## AVAILABLE DATA:
....
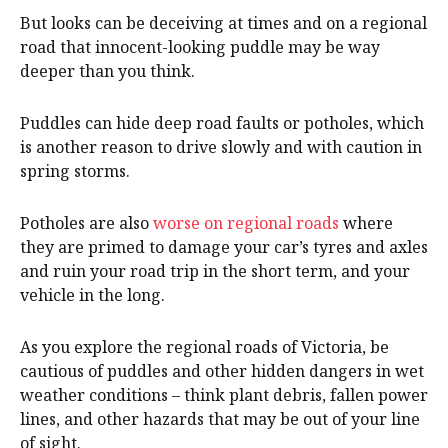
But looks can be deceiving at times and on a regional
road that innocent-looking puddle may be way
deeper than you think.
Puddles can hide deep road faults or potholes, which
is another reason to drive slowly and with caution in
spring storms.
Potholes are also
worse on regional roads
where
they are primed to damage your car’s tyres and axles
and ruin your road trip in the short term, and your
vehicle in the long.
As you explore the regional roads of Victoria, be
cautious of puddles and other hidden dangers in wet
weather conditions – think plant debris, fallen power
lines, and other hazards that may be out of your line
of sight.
....
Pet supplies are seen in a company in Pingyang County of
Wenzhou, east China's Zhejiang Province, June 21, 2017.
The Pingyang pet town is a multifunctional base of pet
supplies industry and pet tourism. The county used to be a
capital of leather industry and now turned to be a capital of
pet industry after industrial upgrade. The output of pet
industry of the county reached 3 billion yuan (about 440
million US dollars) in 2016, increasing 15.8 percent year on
....
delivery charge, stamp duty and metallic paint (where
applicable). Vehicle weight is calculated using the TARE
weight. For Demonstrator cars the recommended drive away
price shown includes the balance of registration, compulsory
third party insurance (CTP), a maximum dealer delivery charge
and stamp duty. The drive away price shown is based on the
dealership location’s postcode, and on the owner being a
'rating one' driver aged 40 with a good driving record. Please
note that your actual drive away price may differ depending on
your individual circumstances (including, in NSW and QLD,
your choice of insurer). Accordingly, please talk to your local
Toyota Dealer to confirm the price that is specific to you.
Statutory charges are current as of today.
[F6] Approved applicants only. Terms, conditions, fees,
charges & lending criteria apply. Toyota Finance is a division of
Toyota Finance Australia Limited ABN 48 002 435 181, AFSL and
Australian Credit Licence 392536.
....
Going through the entries above, show each line that contains "conditions".

weather conditions – think plant debris, fallen power
[F6] Approved applicants only. Terms, conditions, fees,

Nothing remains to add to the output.